Shayne Hollis

Personal information
- Full name: Shayne Hollis
- Date of birth: 2 April 1989 (age 35)
- Place of birth: Bermuda
- Position(s): Forward

Team information
- Current team: Southampton Rangers

Youth career
- 2008–2013: CBU Capers

Senior career*
- Years: Team / Apps / (Gls)
- 2008–2009: North Village Rams
- 2010: Bermuda Hogges / 13 / (1)
- 2011–2012: Somerset Trojans
- 2012–2015: Hamilton Parish
- 2015–: North Village Rams

International career^{‡}
- 2007: Bermuda / 1 / (0)

= Shayne Hollis =

Bermudian footballer

Shayne Hollis (born April 2, 1989 ) is a Bermudian international footballer, who currently plays for Southampton Rangers.

== Club career ==
Hollis played in the 2010 season for the Bermuda Hogges in the USL Premier Development League. 2010 and 2011 played during the vacation with Island Soccer League club Knights.
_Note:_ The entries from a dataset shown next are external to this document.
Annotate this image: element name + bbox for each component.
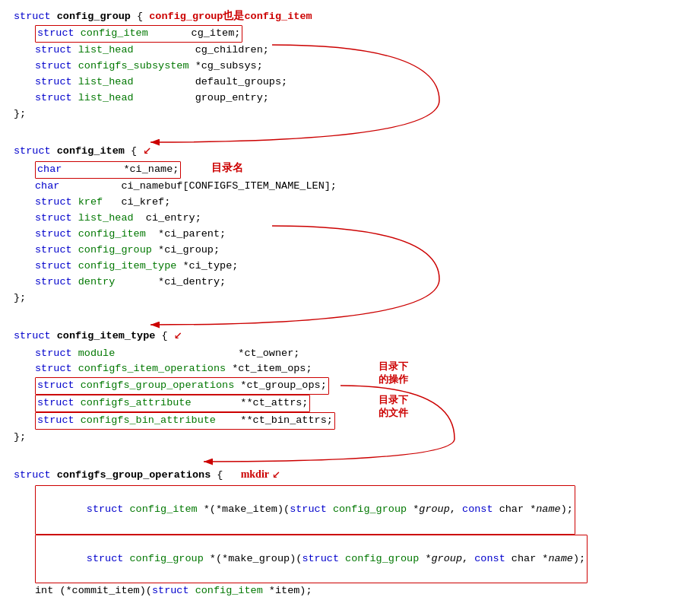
ct-group-ops-line: struct configfs_group_operations *ct_gro… [14, 377, 698, 395]
section-configfs-group-ops: struct configfs_group_operations { mkdir… [14, 464, 698, 597]
section-config-group: struct config_group { config_group也是conf… [14, 9, 698, 122]
ci-group-line: struct config_group *ci_group; [14, 243, 698, 259]
make-item-line: struct config_item *(*make_item)(struct … [14, 485, 698, 535]
cg-item-line: struct config_item cg_item; [14, 25, 698, 43]
annot-mkdir: mkdir [236, 466, 269, 483]
ci-name-line: char *ci_name; 目录名 [14, 161, 698, 179]
struct-header-config-item: struct config_item { ↙ [14, 140, 698, 161]
commit-item-line: int (*commit_item)(struct config_item *i… [14, 583, 698, 597]
struct-header-config-item-type: struct config_item_type { ↙ [14, 325, 698, 346]
ci-parent-line: struct config_item *ci_parent; [14, 227, 698, 243]
ct-attrs-line: struct configfs_attribute **ct_attrs; 目录… [14, 395, 698, 412]
ct-owner-line: struct module *ct_owner; [14, 346, 698, 362]
ci-kref-line: struct kref ci_kref; [14, 195, 698, 211]
make-group-line: struct config_group *(*make_group)(struc… [14, 535, 698, 584]
cg-children-line: struct list_head cg_children; [14, 43, 698, 59]
arrow-left-3: ↙ [272, 464, 280, 485]
struct-header-config-group: struct config_group { config_group也是conf… [14, 9, 698, 25]
ci-entry-line: struct list_head ci_entry; [14, 211, 698, 227]
annot-dir-files: 目录下的文件 [379, 394, 408, 420]
ci-type-line: struct config_item_type *ci_type; [14, 259, 698, 275]
cg-subsys-line: struct configfs_subsystem *cg_subsys; [14, 59, 698, 75]
annot-dir-ops: 目录下的操作 [379, 360, 408, 386]
arrow-left-1: ↙ [143, 140, 151, 161]
section-config-item: struct config_item { ↙ char *ci_name; 目录… [14, 140, 698, 306]
ct-item-ops-line: struct configfs_item_operations *ct_item… [14, 361, 698, 377]
ci-dentry-line: struct dentry *ci_dentry; [14, 275, 698, 291]
ci-namebuf-line: char ci_namebuf[CONFIGFS_ITEM_NAME_LEN]; [14, 179, 698, 195]
page-wrapper: struct config_group { config_group也是conf… [14, 9, 698, 597]
section-config-item-type: struct config_item_type { ↙ struct modul… [14, 325, 698, 446]
ct-bin-attrs-line: struct configfs_bin_attribute **ct_bin_a… [14, 412, 698, 430]
config-group-close: }; [14, 106, 698, 122]
struct-header-configfs-group-ops: struct configfs_group_operations { mkdir… [14, 464, 698, 485]
group-entry-line: struct list_head group_entry; [14, 91, 698, 106]
arrow-left-2: ↙ [174, 325, 182, 346]
config-item-type-close: }; [14, 430, 698, 446]
annot-dirname: 目录名 [211, 160, 243, 176]
config-item-close: }; [14, 291, 698, 306]
default-groups-line: struct list_head default_groups; [14, 75, 698, 91]
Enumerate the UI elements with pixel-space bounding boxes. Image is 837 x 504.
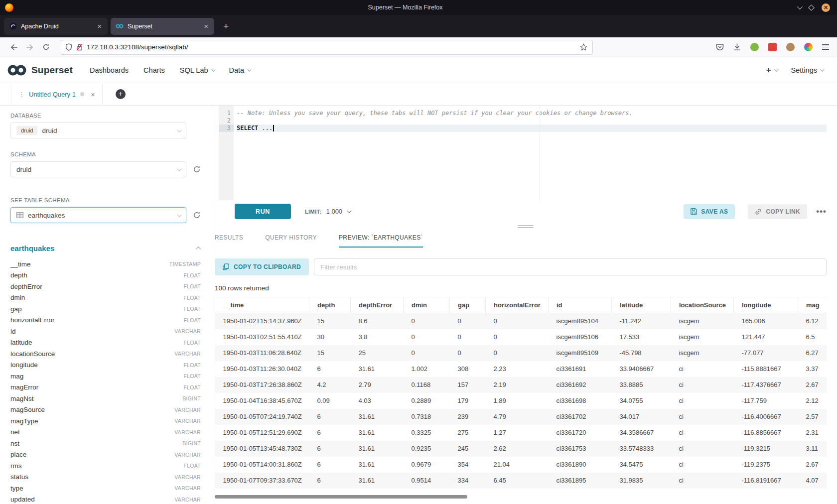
window-maximize-button[interactable] — [808, 4, 815, 11]
forward-button[interactable] — [22, 40, 38, 54]
results-table: __timedepthdepthErrordmingaphorizontalEr… — [215, 297, 827, 489]
query-tab-close-icon[interactable]: × — [91, 90, 95, 99]
browser-tab-apache-druid[interactable]: Apache Druid × — [4, 18, 108, 35]
extension-pinwheel-icon[interactable] — [804, 43, 813, 51]
column-header[interactable]: longitude — [734, 297, 798, 313]
tab-preview-earthquakes[interactable]: PREVIEW: `EARTHQUAKES` — [339, 234, 423, 248]
refresh-tables-icon[interactable] — [193, 211, 201, 219]
window-close-button[interactable]: ✕ — [822, 3, 830, 12]
column-header[interactable]: latitude — [612, 297, 671, 313]
extension-shield-icon[interactable] — [768, 43, 777, 51]
tab-close-icon[interactable]: × — [96, 22, 103, 30]
schema-column-row[interactable]: idVARCHAR — [10, 326, 201, 337]
collapse-chevron-up-icon[interactable] — [196, 247, 201, 252]
back-button[interactable] — [6, 40, 22, 54]
column-header[interactable]: __time — [215, 297, 309, 313]
column-name: net — [10, 428, 20, 436]
reload-button[interactable] — [38, 40, 54, 54]
nav-item-data[interactable]: Data — [229, 66, 251, 74]
column-name: status — [10, 473, 28, 481]
url-bar[interactable]: 172.18.0.3:32108/superset/sqllab/ — [60, 40, 593, 55]
column-header[interactable]: gap — [450, 297, 486, 313]
schema-column-row[interactable]: dminFLOAT — [10, 292, 201, 304]
superset-favicon-icon — [116, 22, 124, 30]
schema-column-row[interactable]: rmsFLOAT — [10, 460, 201, 472]
tab-query-history[interactable]: QUERY HISTORY — [265, 234, 317, 248]
superset-brand[interactable]: Superset — [7, 64, 73, 76]
copy-link-button[interactable]: COPY LINK — [748, 204, 807, 219]
browser-tab-superset[interactable]: Superset × — [111, 18, 214, 35]
sql-editor[interactable]: 1 2 3 -- Note: Unless you save your quer… — [219, 106, 827, 200]
add-query-tab-button[interactable]: + — [116, 89, 126, 99]
schema-column-row[interactable]: gapFLOAT — [10, 303, 201, 315]
shield-icon[interactable] — [65, 43, 72, 51]
schema-column-row[interactable]: nstBIGINT — [10, 438, 201, 449]
schema-column-row[interactable]: statusVARCHAR — [10, 472, 201, 483]
new-tab-button[interactable]: + — [219, 20, 233, 33]
pocket-icon[interactable] — [716, 43, 724, 51]
tab-close-icon[interactable]: × — [203, 22, 209, 30]
schema-column-row[interactable]: typeVARCHAR — [10, 483, 201, 494]
schema-select[interactable]: druid — [10, 161, 186, 177]
limit-dropdown[interactable]: LIMIT: 1 000 — [305, 208, 350, 215]
schema-column-row[interactable]: horizontalErrorFLOAT — [10, 315, 201, 326]
editor-toolbar: RUN LIMIT: 1 000 SAVE AS — [214, 200, 837, 223]
schema-column-row[interactable]: magTypeVARCHAR — [10, 415, 201, 427]
nav-item-dashboards[interactable]: Dashboards — [90, 66, 129, 74]
table-cell: ci — [671, 425, 734, 441]
tab-menu-icon[interactable]: ⋮ — [18, 91, 24, 98]
refresh-schema-icon[interactable] — [193, 165, 201, 173]
schema-column-row[interactable]: magSourceVARCHAR — [10, 404, 201, 416]
schema-column-row[interactable]: depthFLOAT — [10, 270, 201, 281]
nav-item-charts[interactable]: Charts — [143, 66, 165, 74]
schema-column-row[interactable]: updatedVARCHAR — [10, 494, 201, 504]
schema-column-row[interactable]: magFLOAT — [10, 371, 201, 382]
column-name: horizontalError — [10, 316, 55, 324]
bookmark-star-icon[interactable] — [580, 43, 587, 51]
browser-tab-bar: Apache Druid × Superset × + — [0, 15, 837, 37]
column-header[interactable]: locationSource — [671, 297, 734, 313]
tab-results[interactable]: RESULTS — [215, 234, 243, 248]
column-header[interactable]: depth — [309, 297, 351, 313]
save-as-button[interactable]: SAVE AS — [684, 204, 735, 219]
table-cell: 239 — [450, 409, 486, 425]
downloads-icon[interactable] — [733, 43, 741, 51]
database-select[interactable]: druid druid — [10, 123, 186, 138]
column-header[interactable]: id — [549, 297, 612, 313]
table-cell: 4.03 — [351, 393, 404, 409]
chevron-down-icon — [820, 67, 824, 71]
schema-column-row[interactable]: longitudeFLOAT — [10, 360, 201, 371]
window-minimize-button[interactable] — [797, 4, 803, 9]
column-header[interactable]: mag — [798, 297, 827, 313]
more-actions-button[interactable]: ••• — [816, 207, 827, 217]
copy-to-clipboard-button[interactable]: COPY TO CLIPBOARD — [215, 258, 309, 275]
column-header[interactable]: dmin — [404, 297, 450, 313]
insecure-lock-icon[interactable] — [76, 43, 83, 51]
pane-resize-handle[interactable] — [214, 223, 837, 231]
schema-column-row[interactable]: magErrorFLOAT — [10, 382, 201, 393]
schema-column-row[interactable]: locationSourceVARCHAR — [10, 348, 201, 360]
schema-column-row[interactable]: latitudeFLOAT — [10, 337, 201, 349]
scrollbar-thumb[interactable] — [215, 495, 467, 499]
extension-avatar-icon[interactable] — [786, 43, 795, 51]
column-header[interactable]: depthError — [351, 297, 404, 313]
filter-results-input[interactable] — [314, 258, 827, 275]
schema-column-row[interactable]: __timeTIMESTAMP — [10, 258, 201, 270]
column-type: FLOAT — [183, 306, 201, 312]
schema-column-row[interactable]: magNstBIGINT — [10, 393, 201, 404]
extension-green-icon[interactable] — [750, 43, 759, 51]
menu-icon[interactable] — [822, 44, 829, 50]
run-button[interactable]: RUN — [235, 204, 291, 219]
column-type: VARCHAR — [174, 351, 201, 357]
query-tab-untitled-query-1[interactable]: ⋮ Untitled Query 1 × — [11, 83, 103, 106]
table-select[interactable]: earthquakes — [10, 207, 186, 223]
schema-column-row[interactable]: depthErrorFLOAT — [10, 281, 201, 292]
column-type: FLOAT — [183, 463, 201, 469]
schema-column-row[interactable]: netVARCHAR — [10, 427, 201, 438]
schema-column-row[interactable]: placeVARCHAR — [10, 449, 201, 461]
column-header[interactable]: horizontalError — [486, 297, 549, 313]
new-item-button[interactable]: + — [766, 65, 777, 75]
table-cell: 4.2 — [309, 377, 351, 393]
settings-menu[interactable]: Settings — [791, 66, 823, 74]
nav-item-sql-lab[interactable]: SQL Lab — [180, 66, 214, 74]
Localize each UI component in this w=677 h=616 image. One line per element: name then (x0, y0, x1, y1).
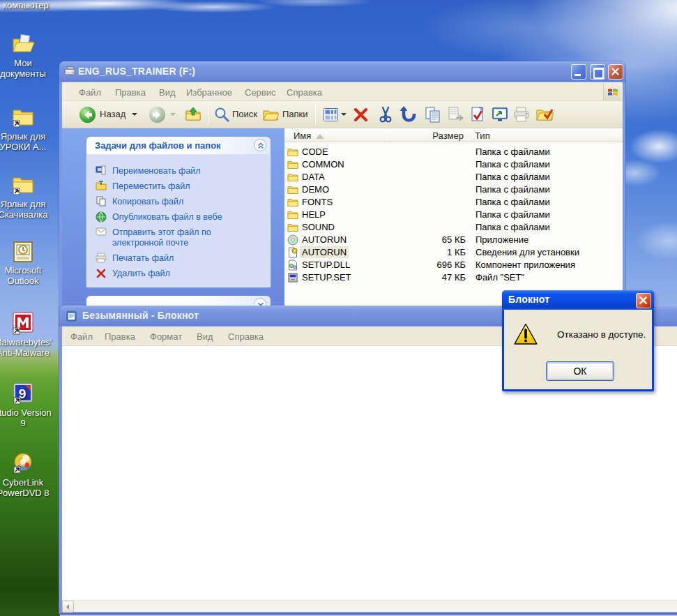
icon-uroki[interactable]: Ярлык дляУРОКИ А... (0, 105, 53, 152)
file-SETUP.DLL[interactable]: SETUP.DLL696 КБКомпонент приложения (284, 259, 623, 271)
file-AUTORUN[interactable]: AUTORUN65 КБПриложение (284, 234, 623, 246)
dialog-close[interactable] (636, 293, 651, 308)
explorer-titlebar: ENG_RUS_TRAINER (F:) (59, 61, 625, 82)
dialog-titlebar: Блокнот (502, 290, 654, 310)
file-FONTS[interactable]: FONTSПапка с файлами (284, 196, 623, 209)
dialog-ok[interactable]: ОК (546, 361, 614, 381)
icon-skachivalka[interactable]: Ярлык дляСкачивалка (0, 173, 53, 220)
file-SOUND[interactable]: SOUNDПапка с файлами (284, 221, 623, 234)
file-HELP[interactable]: HELPПапка с файлами (284, 209, 623, 221)
explorer-maximize[interactable] (590, 64, 605, 80)
file-COMMON[interactable]: COMMONПапка с файлами (284, 158, 623, 171)
file-DATA[interactable]: DATAПапка с файлами (284, 171, 623, 183)
dialog-body: Отказано в доступе. ОК (504, 310, 652, 389)
file-AUTORUN[interactable]: AUTORUN1 КБСведения для установки (284, 246, 623, 259)
explorer-minimize[interactable] (571, 64, 586, 80)
icon-outlook[interactable]: MicrosoftOutlook (0, 241, 53, 286)
notepad-message-dialog: Блокнот Отказано в доступе. ОК (502, 290, 654, 391)
icon-my-documents[interactable]: Моидокументы (0, 32, 53, 79)
explorer-menubar: Файл Правка Вид Избранное Сервис Справка (62, 82, 623, 101)
explorer-toolbar: Назад Поиск (62, 101, 623, 128)
tasks-box: Задачи для файлов и папок Переименовать … (86, 137, 271, 287)
notepad-hscrollbar (62, 600, 677, 612)
file-DEMO[interactable]: DEMOПапка с файлами (284, 183, 623, 196)
icon-malwarebytes[interactable]: Malwarebytes'Anti-Malware (0, 311, 53, 358)
file-SETUP.SET[interactable]: SETUP.SET47 КБФайл "SET" (284, 271, 623, 284)
file-CODE[interactable]: CODEПапка с файлами (284, 146, 623, 158)
explorer-close[interactable] (608, 64, 623, 80)
warning-icon (514, 323, 538, 345)
dialog-text: Отказано в доступе. (557, 329, 646, 340)
icon-computer[interactable]: компьютер (0, 0, 56, 10)
xp-desktop: компьютер Моидокументы Ярлык дляУРОКИ А.… (0, 0, 677, 616)
icon-powerdvd[interactable]: CyberLinkPowerDVD 8 (0, 451, 53, 498)
icon-studio9[interactable]: 9 studio Version9 (0, 382, 53, 428)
In the vacation of 2012 played for Bermudian Premier Division club Somerset Trojans. On 8 December 2012 was selected for the MLS Combine Draft. He was than on 9 January 2013 selected for the USL pro-combine, but he was not pulled by any club. He played after his resign for Island Soccer League club Knights.

He joined North Village Rams from Hamilton Parish in August 2015.

== International career==
Hollis won only a solo cap for the Bermuda national football team against Canada in 2007.